» Your goal
Give a faithful, exact copy of all entries, minus the images.

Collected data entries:
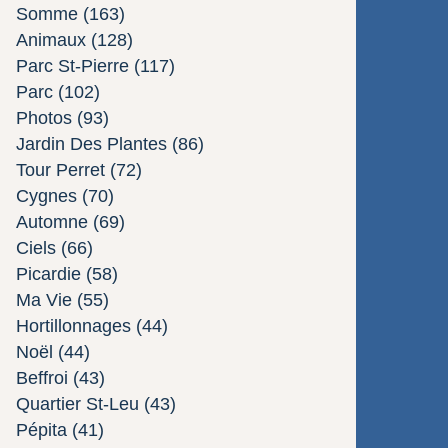
Somme
(163)
Animaux
(128)
Parc St-Pierre
(117)
Parc
(102)
Photos
(93)
Jardin Des Plantes
(86)
Tour Perret
(72)
Cygnes
(70)
Automne
(69)
Ciels
(66)
Picardie
(58)
Ma Vie
(55)
Hortillonnages
(44)
Noël
(44)
Beffroi
(43)
Quartier St-Leu
(43)
Pépita
(41)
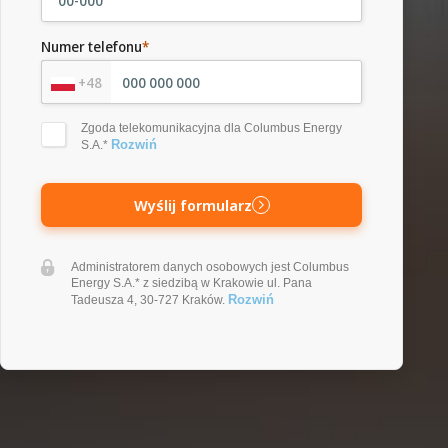
Numer telefonu
*
+48
Zgoda telekomunikacyjna dla Columbus Energy
Rozwiń
S.A.*
Wyślij formularz
Administratorem danych osobowych jest Columbus
Energy S.A.* z siedzibą w Krakowie ul. Pana
Rozwiń
Tadeusza 4, 30-727 Kraków.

» Exercise result
Somme
(163)
Animaux
(128)
Parc St-Pierre
(117)
Parc
(102)
Photos
(93)
Jardin Des Plantes
(86)
Tour Perret
(72)
Cygnes
(70)
Automne
(69)
Ciels
(66)
Picardie
(58)
Ma Vie
(55)
Hortillonnages
(44)
Noël
(44)
Beffroi
(43)
Quartier St-Leu
(43)
Pépita
(41)
Numer telefonu
*
+48
Zgoda telekomunikacyjna dla Columbus Energy
Rozwiń
S.A.*
Wyślij formularz
Administratorem danych osobowych jest Columbus
Energy S.A.* z siedzibą w Krakowie ul. Pana
Rozwiń
Tadeusza 4, 30-727 Kraków.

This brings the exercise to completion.